[WORK TO COMPLETE] Only the pictures should be dropped; every line of the data must come back exactly as written.

[EXCERPTED DATA]
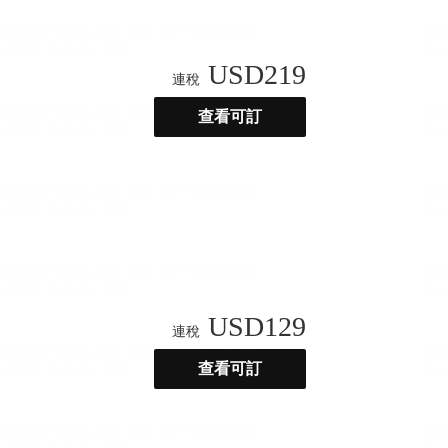
USD
219
連稅
查看可訂
USD
129
連稅
查看可訂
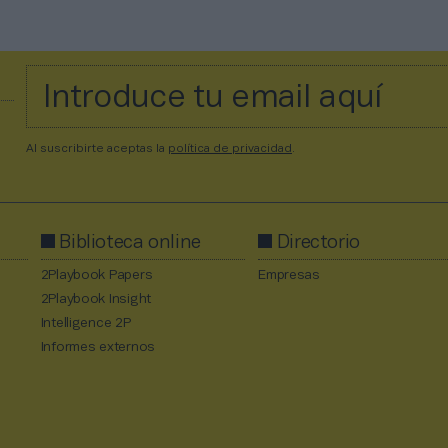
Al suscribirte aceptas la
política de privacidad
.
Biblioteca online
Directorio
2Playbook Papers
Empresas
2Playbook Insight
Intelligence 2P
Informes externos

[EXERCISE RESPONSE]
USD
219
連稅
查看可訂
USD
129
連稅
查看可訂
Al suscribirte aceptas la
política de privacidad
.
Biblioteca online
Directorio
2Playbook Papers
Empresas
2Playbook Insight
Intelligence 2P
Informes externos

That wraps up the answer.